Rencontre avec Maïté Franchi

Une illustratrice aux couleurs pop

Maité Franchi

Si elle a commencé en dessinant sur son petit carnet pendant son temps libre, c’est maintenant en illustratrice freelance que Maïté travaille : de Microsoft à Barilla, en passant par Netflix ou Guerlain, elle met son style bien à elle au service d’univers variés. Curieuse de tester de nouvelles techniques, elle s’inspire de ce qu’il l’entoure pour réaliser des compositions toujours plus travaillées et colorées.

Le PAON : Peux-tu te présenter et nous parler de ton parcours ?

Maïté : J’ai étudié à l’EPSAA, une école d’art graphique à Ivry. J’ai ensuite commencé en tant que directrice artistique à Paris, pendant 8 ans, avant de me mettre en freelance pour travailler sur de nouveaux projets. Il y a 6 ans, j’ai pris la décision de partir vivre à Lyon, et c’est à ce moment-là que je suis devenue illustratrice à plein temps !

Quelles sont tes sources d’inspiration au quotidien ?

Je dirais que ma première source d’inspiration, c’est le monde qui m’entoure : je prends des notes tout le temps, surtout quand je marche. En marchant, j’ai beaucoup d’idées, je réfléchis, je fais des mini croquis… Par exemple, je prends en photos des scènes dans les transports, je prends aussi les gens et leur tenue. Et comme j’aime aussi beaucoup travailler la food, je m’inspire en me promenant au marché !

Quels sont tes sujets de prédilection ?

Ce que je préfère, c’est raconter une histoire. Je prends des personnages et je leur trouve un prénom, je leur donne vie en quelque sorte ! 

J’adore aussi travailler les couleurs, les formes, les compositions.  A chaque nouvelle réalisation, je décide ce que je vais en faire et j’essaie de ne pas faire la même chose : si je dessine deux citrons, j’essaie d’en faire deux différents.

La plupart du temps, je travaille avec des marques, que ce soit pour leurs packagings, leurs sites web ou encore pour des magazines !

Illustration de Maité Franchi

Quelles techniques utilises-tu ?

Il faut savoir que j’utilise très peu de crayons !  En général, je fais souvent des petits croquis que je gribouille rapidement pour mettre mon idée au clair puis je traduis le tout sur l’Ipad avant de terminer sur Photoshop et sur Illustrator pour avoir un travail plus abouti.

Comment exprimes-tu ta créativité ?

C’est très simple, je suis toujours en train de faire quelque chose… voire deux ! Par exemple, quand je regarde un film, je tricote en même temps. J’adore me nourrir de techniques et de pratiques différentes, ça me permet de tester plusieurs choses. Ce que je préfère, ce sont les pratiques manuelles comme le tissage, le tricot, le découpage, les perles… Mes mains doivent toujours être occupées !

Qu’est ce qui t’a donné envie de devenir artiste et d’en faire ton métier ? 

Quand j’étais petite, je dessinais beaucoup : j’avais envie d’être dessinatrice de bande dessinée ! Mais arrivée au collège, la conseillère d’orientation m’a dit que ce métier n’existait pas. Je m’imaginais un cercle très fermé avec 10 élus qui dessinaient des BD pour le monde entier. Je me suis donc fait une raison et j’ai changé pour maîtresse. Plus tard, ma mère m’a emmenée à un salon d’art graphique et c’est à ce moment-là que j’ai eu un déclic, une révélation ! J’ai fait une prépa d’arts plastiques puis j’ai poursuivi des études en arts graphiques. 
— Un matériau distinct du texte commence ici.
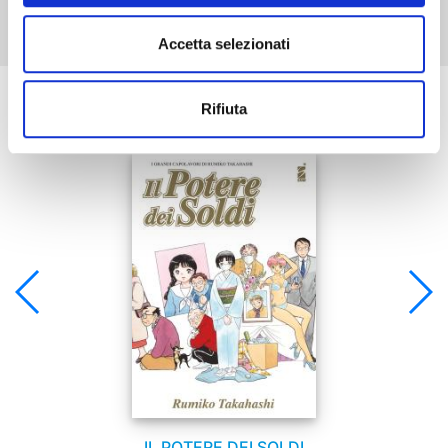
Accetta selezionati
Se ti è piaciuto prova anche:
Rifiuta
IL POTERE DEI SOLDI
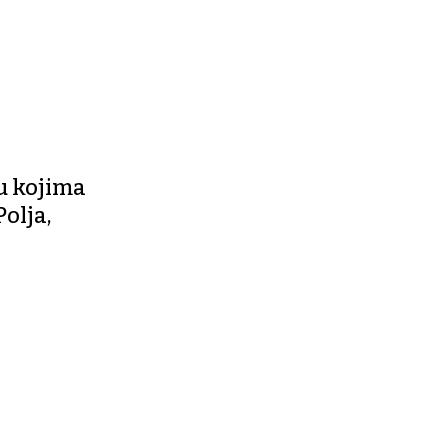
u kojima
olja,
Si on m’avait dit un jour que je serai illustratrice, je n’y aurais pas cru !  C’est vraiment quand j’ai emménagé ici à Lyon que j’ai eu cette opportunité et que j’ai commencé à faire ça à 100%.

Qu’est-ce qui te plait dans le fait d’animer des ateliers avec le PAON ?

Ce sont les rencontres qui m’ont guidées tout au long de ma vie. Alors, si moi aussi je peux transmettre quelque chose, à ma manière,  c’est génial ! Ce qui est encore plus intéressant dans le fait de donner un cours artistique, c’est que chacun a une interprétation et une manière de voir les choses différentes. Personnellement, j’adore voir les résultats de toutes les créations !

Des conseils pour toutes les personnes qui n’osent pas se lancer ?

On parle souvent du syndrome de l’imposteur, et j’en souffre aussi. Mais je pense qu’il faut passer outre ce ressenti et prendre plus de recul, voir la pratique artistique de manière plus cool et sans pression. On devrait tous considérer ça comme une expérience bonus et arrêter de nous mettre la pression à nous-même car non, le Louvre ne nous attend pas pour exposer notre œuvre dans deux heures ! Donc comme conseil, je dirais “lancez-vous et croyez-y ».